Eureka is home to Heart House, a community-supported shelter for victims of domestic violence and homeless people from the surrounding county. A private institution funded by charitable donations and staffed by community volunteers, Heart House serves as a clear public statement that social justice is alive and well in Eureka, exemplified by those who worked tirelessly to build the facility and those who keep it staffed.
The twin problems of homelessness and domestic violence are seldom associated with life in small-town rural America, but they are unfortunate realities of modern life in all communities. Four years ago, concerned citizens representing various religious denominations came together to discuss the need for a local shelter. The result: a facility in a rented building known locally as "the miracle on Vennum Street." When the building's lease expired in 1995, the directors of Heart House decided to build a new, permanent facility.

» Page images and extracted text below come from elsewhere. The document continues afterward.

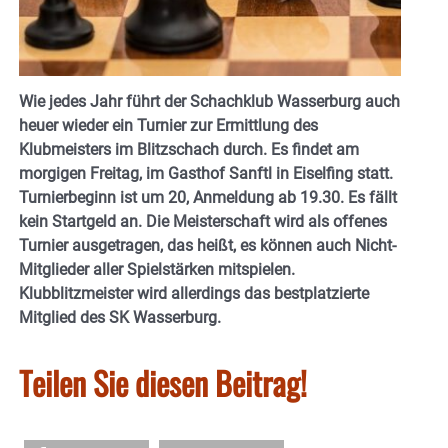
Wie jedes Jahr führt der Schachklub Wasserburg auch
heuer wieder ein Turnier zur Ermittlung des
Klubmeisters im Blitzschach durch. Es findet am
morgigen Freitag, im Gasthof Sanftl in Eiselfing statt.
Turnierbeginn ist um 20, Anmeldung ab 19.30. Es fällt
kein Startgeld an. Die Meisterschaft wird als offenes
Turnier ausgetragen, das heißt, es können auch Nicht-
Mitglieder aller Spielstärken mitspielen.
Klubblitzmeister wird allerdings das bestplatzierte
Mitglied des SK Wasserburg.
Teilen Sie diesen Beitrag!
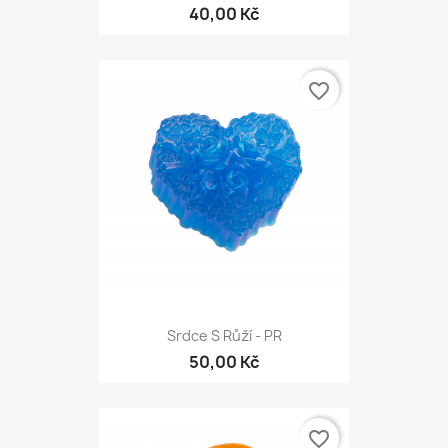
40,00 Kč
favorite_border
Srdce S Růží - PR
50,00 Kč
favorite_border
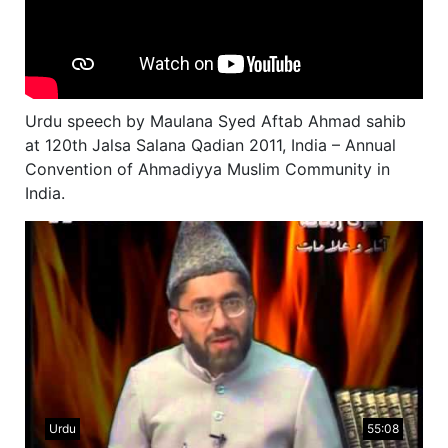
Urdu speech by Maulana Syed Aftab Ahmad sahib
at 120th Jalsa Salana Qadian 2011, India – Annual
Convention of Ahmadiyya Muslim Community in
India.
Urdu
55:08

Operating a charitable institution is risky business under ordinary circumstances, but funding a capital campaign for such an organization is even more difficult. While Heart House has enjoyed financial support from various religious denominations, it maintains itself as a nonsectarian facility. The shelter is not supported by tax revenues from either local, state, or federal sources.

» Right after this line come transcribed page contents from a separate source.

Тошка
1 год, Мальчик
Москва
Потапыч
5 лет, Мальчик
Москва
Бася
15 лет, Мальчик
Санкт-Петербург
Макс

As soon as the new facility opened, it began to fill. It is an unfortunate statement about our times, but it may be necessary to expand the shelter. While eradicating homelessness and the struggle for economic and social justice are noble causes, modern society demands that communities serve the needs of the less fortunate.

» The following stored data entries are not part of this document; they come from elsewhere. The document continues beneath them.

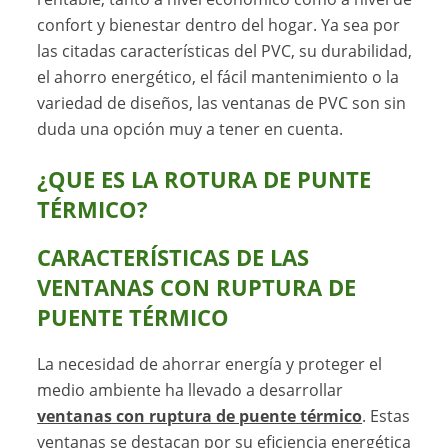
confort y bienestar dentro del hogar. Ya sea por
las citadas características del PVC, su durabilidad,
el ahorro energético, el fácil mantenimiento o la
variedad de diseños, las ventanas de PVC son sin
duda una opción muy a tener en cuenta.
¿QUE ES LA ROTURA DE PUNTE
TÉRMICO?
CARACTERÍSTICAS DE LAS
VENTANAS CON RUPTURA DE
PUENTE TÉRMICO
La necesidad de ahorrar energía y proteger el
medio ambiente ha llevado a desarrollar
ventanas con ruptura de puente térmico
. Estas
ventanas se destacan por su eficiencia energética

Communities all across America are struggling to cope as "big government" is cut and additional burdens are placed on state and local governments. At the same time, corporate downsizing and economic readjustment are placing more people in a perilous situation. We may have already reached the point where traditional charitable efforts can no longer maintain themselves. We need a renaissance in volunteerism, charitable giving, and social stewardship, which must grow from the grass-roots level. Charity begins at home - and the example of Heart House shows that communities can demonstrate their support through financial contributions and volunteer work. Other communities should strive to emulate Eureka's example.
There is something tragic about a homeless shelter filled to capacity. As the political debates on balancing the budget and trimming government persist, we must not forget the human dimension of these actions. The powerful dictum to serve one's fellow man is not enforced by government fiat, but rather by a communal sense of obligation and love.
If communities fail to heed the call for greater support of service projects, it may represent the greatest human tragedy of our generation. If we concern ourselves only with the financial debts that we leave to future generations and fail to realize the human costs of our inaction, we are deceiving ourselves. That sort of social myopia risks burdens that we can ill afford to bear as our legacy.